» Problem requirements
Output all the records below, word for word.
Top of Material to process
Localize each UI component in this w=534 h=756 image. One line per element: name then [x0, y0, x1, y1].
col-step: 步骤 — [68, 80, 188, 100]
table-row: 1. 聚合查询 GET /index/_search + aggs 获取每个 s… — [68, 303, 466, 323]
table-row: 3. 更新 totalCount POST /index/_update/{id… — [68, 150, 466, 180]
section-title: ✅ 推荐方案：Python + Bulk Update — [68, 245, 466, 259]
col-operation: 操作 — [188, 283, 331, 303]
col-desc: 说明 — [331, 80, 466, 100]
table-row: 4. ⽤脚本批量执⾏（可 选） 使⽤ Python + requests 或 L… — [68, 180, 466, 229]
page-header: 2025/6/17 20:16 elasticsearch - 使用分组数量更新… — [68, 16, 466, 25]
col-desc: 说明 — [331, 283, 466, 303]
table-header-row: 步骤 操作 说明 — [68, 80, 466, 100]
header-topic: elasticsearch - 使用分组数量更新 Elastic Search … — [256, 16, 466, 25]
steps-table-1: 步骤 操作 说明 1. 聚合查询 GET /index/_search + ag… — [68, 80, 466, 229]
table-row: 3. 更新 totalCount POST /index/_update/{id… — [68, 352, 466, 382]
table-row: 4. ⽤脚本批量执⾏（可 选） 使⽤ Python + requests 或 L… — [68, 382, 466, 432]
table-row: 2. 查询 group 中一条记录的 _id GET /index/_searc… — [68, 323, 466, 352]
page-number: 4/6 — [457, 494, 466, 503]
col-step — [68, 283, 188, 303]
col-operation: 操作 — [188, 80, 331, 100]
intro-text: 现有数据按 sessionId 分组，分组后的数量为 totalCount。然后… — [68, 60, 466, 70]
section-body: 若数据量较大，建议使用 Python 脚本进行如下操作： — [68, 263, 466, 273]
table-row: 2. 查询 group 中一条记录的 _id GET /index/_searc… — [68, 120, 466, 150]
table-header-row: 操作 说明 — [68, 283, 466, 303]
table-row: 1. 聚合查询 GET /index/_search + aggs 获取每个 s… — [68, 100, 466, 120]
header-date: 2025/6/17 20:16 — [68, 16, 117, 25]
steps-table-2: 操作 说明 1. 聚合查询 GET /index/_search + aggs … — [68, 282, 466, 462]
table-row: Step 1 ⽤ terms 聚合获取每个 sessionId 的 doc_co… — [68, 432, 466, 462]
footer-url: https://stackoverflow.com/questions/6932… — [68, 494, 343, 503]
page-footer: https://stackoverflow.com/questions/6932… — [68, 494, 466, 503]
Bottom of Material to process
» Written answer
Localize each UI component in this w=534 h=756 image. One line per element: name then [x0, y0, x1, y1].
col-step: 步骤 — [68, 80, 188, 100]
table-row: 1. 聚合查询 GET /index/_search + aggs 获取每个 s… — [68, 303, 466, 323]
table-row: 3. 更新 totalCount POST /index/_update/{id… — [68, 150, 466, 180]
section-title: ✅ 推荐方案：Python + Bulk Update — [68, 245, 466, 259]
col-operation: 操作 — [188, 283, 331, 303]
col-desc: 说明 — [331, 80, 466, 100]
table-row: 4. ⽤脚本批量执⾏（可 选） 使⽤ Python + requests 或 L… — [68, 180, 466, 229]
page-header: 2025/6/17 20:16 elasticsearch - 使用分组数量更新… — [68, 16, 466, 25]
col-desc: 说明 — [331, 283, 466, 303]
table-header-row: 步骤 操作 说明 — [68, 80, 466, 100]
header-topic: elasticsearch - 使用分组数量更新 Elastic Search … — [256, 16, 466, 25]
steps-table-1: 步骤 操作 说明 1. 聚合查询 GET /index/_search + ag… — [68, 80, 466, 229]
table-row: 3. 更新 totalCount POST /index/_update/{id… — [68, 352, 466, 382]
table-row: 4. ⽤脚本批量执⾏（可 选） 使⽤ Python + requests 或 L… — [68, 382, 466, 432]
table-row: 2. 查询 group 中一条记录的 _id GET /index/_searc… — [68, 323, 466, 352]
page-number: 4/6 — [457, 494, 466, 503]
col-step — [68, 283, 188, 303]
col-operation: 操作 — [188, 80, 331, 100]
intro-text: 现有数据按 sessionId 分组，分组后的数量为 totalCount。然后… — [68, 60, 466, 70]
section-body: 若数据量较大，建议使用 Python 脚本进行如下操作： — [68, 263, 466, 273]
table-row: 2. 查询 group 中一条记录的 _id GET /index/_searc… — [68, 120, 466, 150]
table-header-row: 操作 说明 — [68, 283, 466, 303]
table-row: 1. 聚合查询 GET /index/_search + aggs 获取每个 s… — [68, 100, 466, 120]
header-date: 2025/6/17 20:16 — [68, 16, 117, 25]
steps-table-2: 操作 说明 1. 聚合查询 GET /index/_search + aggs … — [68, 282, 466, 462]
table-row: Step 1 ⽤ terms 聚合获取每个 sessionId 的 doc_co… — [68, 432, 466, 462]
footer-url: https://stackoverflow.com/questions/6932… — [68, 494, 343, 503]
page-footer: https://stackoverflow.com/questions/6932… — [68, 494, 466, 503]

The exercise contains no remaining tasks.